It must not be forgotten that Jews had been killed by the PLO, Hamas and Islamic Jihad for decades before Baruch Goldstein's name hit the headlines, simply because they were Jews and the region had to be 'cleansed' of their presence. Furthermore, the Jews' return to Zion had been endangered by Arab aggression and threats of annihilation since the 19th century.
The Hebron attack was carried out by one deranged individual; it could not have been foreseen neither could it have been prevented, but the Afula outrage had been carefully planned by a whole organisation with the aim to cause maximum deaths and destruction.

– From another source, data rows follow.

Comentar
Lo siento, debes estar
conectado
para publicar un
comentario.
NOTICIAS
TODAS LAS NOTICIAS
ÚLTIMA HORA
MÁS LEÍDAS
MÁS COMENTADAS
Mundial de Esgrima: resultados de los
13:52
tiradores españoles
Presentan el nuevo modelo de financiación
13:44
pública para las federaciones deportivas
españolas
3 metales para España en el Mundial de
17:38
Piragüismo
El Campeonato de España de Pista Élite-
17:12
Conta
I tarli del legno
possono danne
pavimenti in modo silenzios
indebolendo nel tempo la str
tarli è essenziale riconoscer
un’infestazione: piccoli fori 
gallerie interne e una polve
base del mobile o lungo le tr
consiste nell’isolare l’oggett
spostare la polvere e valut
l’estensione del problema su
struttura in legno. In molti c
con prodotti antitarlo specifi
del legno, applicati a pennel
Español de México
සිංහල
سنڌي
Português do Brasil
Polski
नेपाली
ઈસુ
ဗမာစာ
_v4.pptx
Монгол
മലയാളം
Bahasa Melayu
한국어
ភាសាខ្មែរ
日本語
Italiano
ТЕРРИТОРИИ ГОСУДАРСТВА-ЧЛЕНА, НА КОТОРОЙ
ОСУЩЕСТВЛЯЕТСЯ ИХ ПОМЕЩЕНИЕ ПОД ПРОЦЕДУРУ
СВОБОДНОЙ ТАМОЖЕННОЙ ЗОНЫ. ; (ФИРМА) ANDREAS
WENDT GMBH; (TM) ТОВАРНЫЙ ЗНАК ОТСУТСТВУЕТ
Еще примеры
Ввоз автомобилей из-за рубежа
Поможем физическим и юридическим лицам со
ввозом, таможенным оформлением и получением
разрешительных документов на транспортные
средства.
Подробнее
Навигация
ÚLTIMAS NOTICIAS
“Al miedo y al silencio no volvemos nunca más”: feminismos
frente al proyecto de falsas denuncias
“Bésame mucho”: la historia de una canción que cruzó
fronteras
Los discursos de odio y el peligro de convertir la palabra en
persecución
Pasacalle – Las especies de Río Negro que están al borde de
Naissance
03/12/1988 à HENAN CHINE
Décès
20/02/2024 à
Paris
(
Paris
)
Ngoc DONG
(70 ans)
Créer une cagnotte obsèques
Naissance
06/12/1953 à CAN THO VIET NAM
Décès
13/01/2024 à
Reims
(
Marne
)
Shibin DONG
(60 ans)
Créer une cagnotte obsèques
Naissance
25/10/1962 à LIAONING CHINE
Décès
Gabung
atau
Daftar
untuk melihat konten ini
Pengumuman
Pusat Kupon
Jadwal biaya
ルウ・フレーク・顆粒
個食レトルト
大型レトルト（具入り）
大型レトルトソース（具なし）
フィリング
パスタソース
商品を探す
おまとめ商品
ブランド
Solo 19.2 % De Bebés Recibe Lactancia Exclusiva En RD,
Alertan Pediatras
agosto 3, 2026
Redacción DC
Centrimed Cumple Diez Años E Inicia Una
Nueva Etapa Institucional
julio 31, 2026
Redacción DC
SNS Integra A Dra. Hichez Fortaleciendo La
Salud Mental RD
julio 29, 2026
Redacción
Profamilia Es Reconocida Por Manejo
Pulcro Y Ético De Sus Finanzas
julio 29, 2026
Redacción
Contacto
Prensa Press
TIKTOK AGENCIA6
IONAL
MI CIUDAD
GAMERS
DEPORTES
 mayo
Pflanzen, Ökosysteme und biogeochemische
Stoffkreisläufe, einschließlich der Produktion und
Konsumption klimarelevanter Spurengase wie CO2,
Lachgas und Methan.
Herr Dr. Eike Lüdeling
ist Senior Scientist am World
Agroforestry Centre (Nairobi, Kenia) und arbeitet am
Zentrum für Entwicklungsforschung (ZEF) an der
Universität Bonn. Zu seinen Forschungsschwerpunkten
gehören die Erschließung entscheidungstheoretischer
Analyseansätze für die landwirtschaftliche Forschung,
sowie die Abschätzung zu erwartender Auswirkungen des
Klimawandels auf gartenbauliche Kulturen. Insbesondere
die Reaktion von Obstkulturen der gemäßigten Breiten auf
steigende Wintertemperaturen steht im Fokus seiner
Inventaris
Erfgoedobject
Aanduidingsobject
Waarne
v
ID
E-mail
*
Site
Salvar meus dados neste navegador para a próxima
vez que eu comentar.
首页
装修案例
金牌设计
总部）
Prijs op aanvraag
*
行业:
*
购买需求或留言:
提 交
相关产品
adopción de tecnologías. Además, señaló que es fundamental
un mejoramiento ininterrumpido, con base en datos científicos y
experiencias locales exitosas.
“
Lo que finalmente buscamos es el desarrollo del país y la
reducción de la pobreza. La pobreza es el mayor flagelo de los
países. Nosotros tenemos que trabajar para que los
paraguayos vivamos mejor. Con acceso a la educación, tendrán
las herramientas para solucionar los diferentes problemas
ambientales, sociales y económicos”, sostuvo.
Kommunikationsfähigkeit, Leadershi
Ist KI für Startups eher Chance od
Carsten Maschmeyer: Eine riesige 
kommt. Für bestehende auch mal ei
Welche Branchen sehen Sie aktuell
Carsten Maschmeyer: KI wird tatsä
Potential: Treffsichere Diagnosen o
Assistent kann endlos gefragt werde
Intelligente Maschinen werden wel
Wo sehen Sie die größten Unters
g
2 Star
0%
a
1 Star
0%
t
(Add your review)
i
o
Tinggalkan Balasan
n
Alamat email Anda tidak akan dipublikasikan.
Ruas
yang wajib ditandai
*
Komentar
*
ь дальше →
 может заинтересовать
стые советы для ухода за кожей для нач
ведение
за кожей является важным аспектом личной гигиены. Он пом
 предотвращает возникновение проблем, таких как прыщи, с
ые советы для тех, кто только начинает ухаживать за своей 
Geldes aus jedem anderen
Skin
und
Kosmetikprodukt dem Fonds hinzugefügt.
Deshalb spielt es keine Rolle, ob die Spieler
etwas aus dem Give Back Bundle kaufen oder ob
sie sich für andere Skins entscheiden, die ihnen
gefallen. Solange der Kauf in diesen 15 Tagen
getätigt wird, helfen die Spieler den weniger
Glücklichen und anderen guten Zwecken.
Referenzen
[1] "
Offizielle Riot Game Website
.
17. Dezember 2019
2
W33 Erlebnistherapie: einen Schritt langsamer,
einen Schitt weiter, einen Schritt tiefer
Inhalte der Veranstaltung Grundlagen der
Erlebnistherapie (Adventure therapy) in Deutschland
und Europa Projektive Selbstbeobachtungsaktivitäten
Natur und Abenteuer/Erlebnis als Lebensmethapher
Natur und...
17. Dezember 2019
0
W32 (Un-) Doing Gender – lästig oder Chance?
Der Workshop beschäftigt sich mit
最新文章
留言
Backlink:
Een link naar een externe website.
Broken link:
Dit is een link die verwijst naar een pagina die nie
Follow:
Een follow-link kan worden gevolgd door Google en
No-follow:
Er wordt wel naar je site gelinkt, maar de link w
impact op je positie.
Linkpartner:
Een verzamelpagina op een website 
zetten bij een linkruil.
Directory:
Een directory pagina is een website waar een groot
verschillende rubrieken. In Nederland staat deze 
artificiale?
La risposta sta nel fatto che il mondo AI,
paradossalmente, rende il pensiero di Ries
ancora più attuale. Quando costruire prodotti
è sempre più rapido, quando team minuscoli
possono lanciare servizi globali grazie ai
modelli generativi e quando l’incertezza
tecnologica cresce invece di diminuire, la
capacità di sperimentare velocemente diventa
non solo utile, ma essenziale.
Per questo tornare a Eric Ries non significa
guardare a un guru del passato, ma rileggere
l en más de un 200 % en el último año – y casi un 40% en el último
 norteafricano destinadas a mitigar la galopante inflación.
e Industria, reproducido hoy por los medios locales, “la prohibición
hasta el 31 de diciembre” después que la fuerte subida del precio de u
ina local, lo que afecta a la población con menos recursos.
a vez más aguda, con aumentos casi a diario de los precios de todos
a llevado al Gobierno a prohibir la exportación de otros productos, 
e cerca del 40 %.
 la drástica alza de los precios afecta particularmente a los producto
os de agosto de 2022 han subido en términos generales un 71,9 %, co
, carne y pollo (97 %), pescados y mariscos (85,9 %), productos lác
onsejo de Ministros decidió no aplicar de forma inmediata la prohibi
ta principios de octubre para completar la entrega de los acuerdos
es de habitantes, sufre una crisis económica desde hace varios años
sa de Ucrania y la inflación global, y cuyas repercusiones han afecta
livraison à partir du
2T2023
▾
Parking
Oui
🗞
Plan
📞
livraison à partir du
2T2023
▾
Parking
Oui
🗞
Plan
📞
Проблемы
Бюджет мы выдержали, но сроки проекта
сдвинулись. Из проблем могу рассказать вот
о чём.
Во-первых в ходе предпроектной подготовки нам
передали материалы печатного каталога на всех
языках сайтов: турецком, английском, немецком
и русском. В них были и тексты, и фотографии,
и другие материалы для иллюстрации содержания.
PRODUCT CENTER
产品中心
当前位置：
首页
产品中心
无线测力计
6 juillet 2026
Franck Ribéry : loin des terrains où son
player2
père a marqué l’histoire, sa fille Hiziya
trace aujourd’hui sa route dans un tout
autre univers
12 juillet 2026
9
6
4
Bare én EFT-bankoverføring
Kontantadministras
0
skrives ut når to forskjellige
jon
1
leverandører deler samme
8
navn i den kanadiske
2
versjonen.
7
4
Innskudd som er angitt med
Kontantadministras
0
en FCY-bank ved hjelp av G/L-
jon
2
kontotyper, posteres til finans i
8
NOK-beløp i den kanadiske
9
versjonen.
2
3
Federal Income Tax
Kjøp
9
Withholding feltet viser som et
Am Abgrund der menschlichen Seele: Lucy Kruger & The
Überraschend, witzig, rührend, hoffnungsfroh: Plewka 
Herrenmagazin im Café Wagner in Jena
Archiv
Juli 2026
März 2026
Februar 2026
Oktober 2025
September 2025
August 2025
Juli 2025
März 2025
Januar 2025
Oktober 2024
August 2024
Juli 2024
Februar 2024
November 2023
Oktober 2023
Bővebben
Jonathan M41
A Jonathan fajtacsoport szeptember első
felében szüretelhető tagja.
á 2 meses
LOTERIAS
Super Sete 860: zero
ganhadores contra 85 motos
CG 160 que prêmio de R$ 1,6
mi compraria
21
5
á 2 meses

After Hebron, the president of Israel, the government and Israelis from right across the political spectrum expressed their shame and condemnation of what had been done, offering apologies, sympathy and compensation to the bereaved and wounded. After Afula, the PLO may have expressed 'regret' (in so perfunctory a manner that President Clinton pronounced it inadequate) but neither Yasser Arafat nor the heads of Arab states involved in the peace process have apologised for or condemned the massacre, and their silence speaks more clearly than words.
Yesterday's tragedy gave a clear insight into the moral difference between Jewish and Arab attitudes towards terrorism: for Jews it is a matter of shame and bitter self-criticism; for the Arabs it is a matter of policy or even strategy. The haste with which Hamas and Islamic Jihad claimed 'credit' for Afula suggests they are actually proud of it.